*** SUPPLIED INFORMATION ***

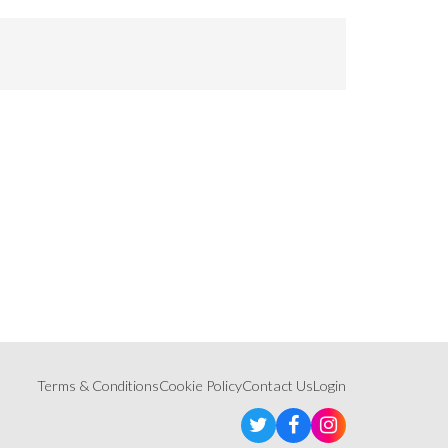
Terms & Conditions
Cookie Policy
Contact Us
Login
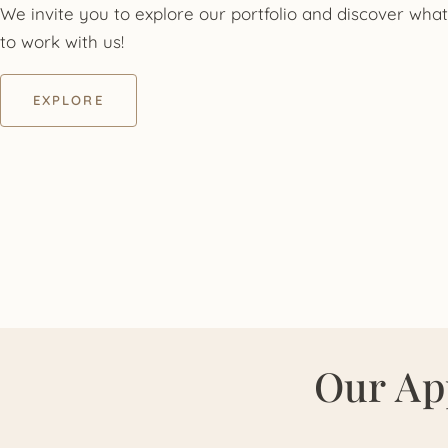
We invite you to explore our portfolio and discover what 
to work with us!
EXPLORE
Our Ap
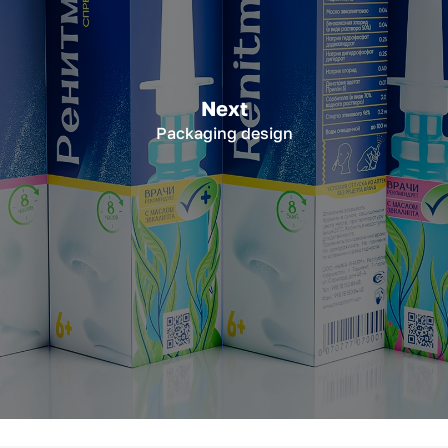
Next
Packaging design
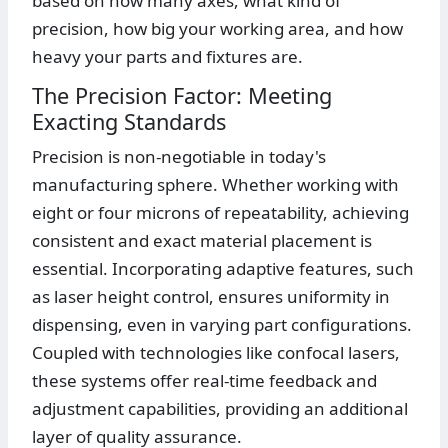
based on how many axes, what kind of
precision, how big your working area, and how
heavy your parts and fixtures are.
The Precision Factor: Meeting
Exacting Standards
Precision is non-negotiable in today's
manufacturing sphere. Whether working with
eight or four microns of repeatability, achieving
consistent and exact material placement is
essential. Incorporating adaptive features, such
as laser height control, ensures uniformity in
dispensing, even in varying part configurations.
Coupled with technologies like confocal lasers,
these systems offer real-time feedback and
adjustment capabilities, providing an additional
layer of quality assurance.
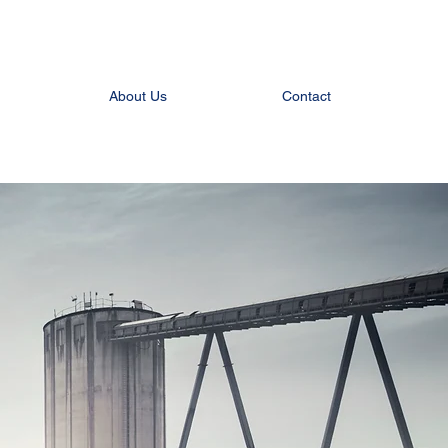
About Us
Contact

*** End of SUPPLIED INFORMATION ***
*** SUPPLIED INFORMATION ***

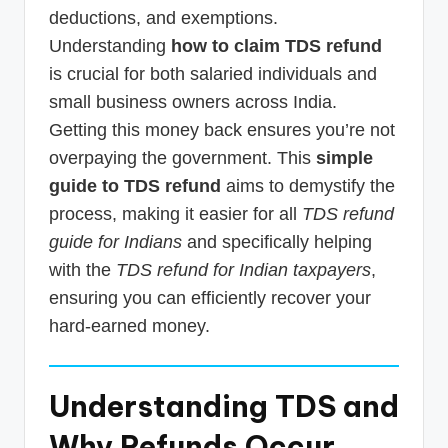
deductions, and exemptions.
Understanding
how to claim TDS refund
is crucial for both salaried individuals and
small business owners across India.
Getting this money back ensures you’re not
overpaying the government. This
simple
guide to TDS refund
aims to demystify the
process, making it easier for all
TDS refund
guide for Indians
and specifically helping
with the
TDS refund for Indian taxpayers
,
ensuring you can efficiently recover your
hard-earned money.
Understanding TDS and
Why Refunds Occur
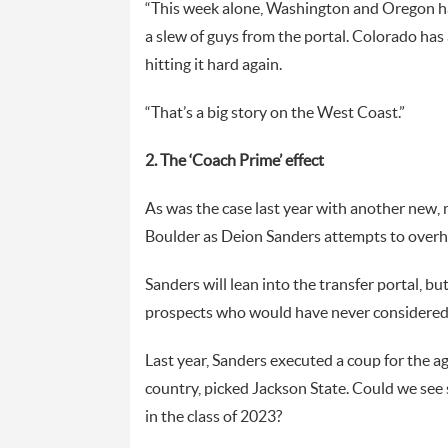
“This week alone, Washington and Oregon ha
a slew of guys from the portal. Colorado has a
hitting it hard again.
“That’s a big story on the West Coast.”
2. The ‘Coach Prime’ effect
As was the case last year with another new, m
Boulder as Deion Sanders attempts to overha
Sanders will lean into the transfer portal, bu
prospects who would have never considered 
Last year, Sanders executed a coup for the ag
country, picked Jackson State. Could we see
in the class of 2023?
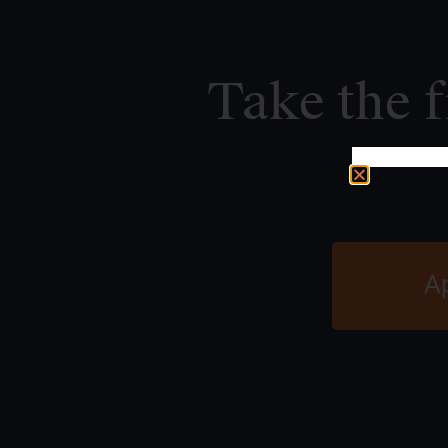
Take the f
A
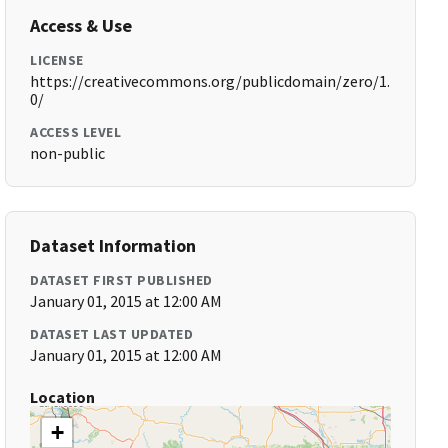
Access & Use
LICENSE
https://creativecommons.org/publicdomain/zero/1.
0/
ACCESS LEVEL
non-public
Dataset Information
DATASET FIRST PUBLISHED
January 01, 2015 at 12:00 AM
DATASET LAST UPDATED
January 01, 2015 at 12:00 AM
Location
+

*** End of SUPPLIED INFORMATION ***

> _TASK DESCRIPTION_:
Where a line of the listing holds "ensures", show that line.

> _THE ANSWER_:
as laser height control, ensures uniformity in
Getting this money back ensures you’re not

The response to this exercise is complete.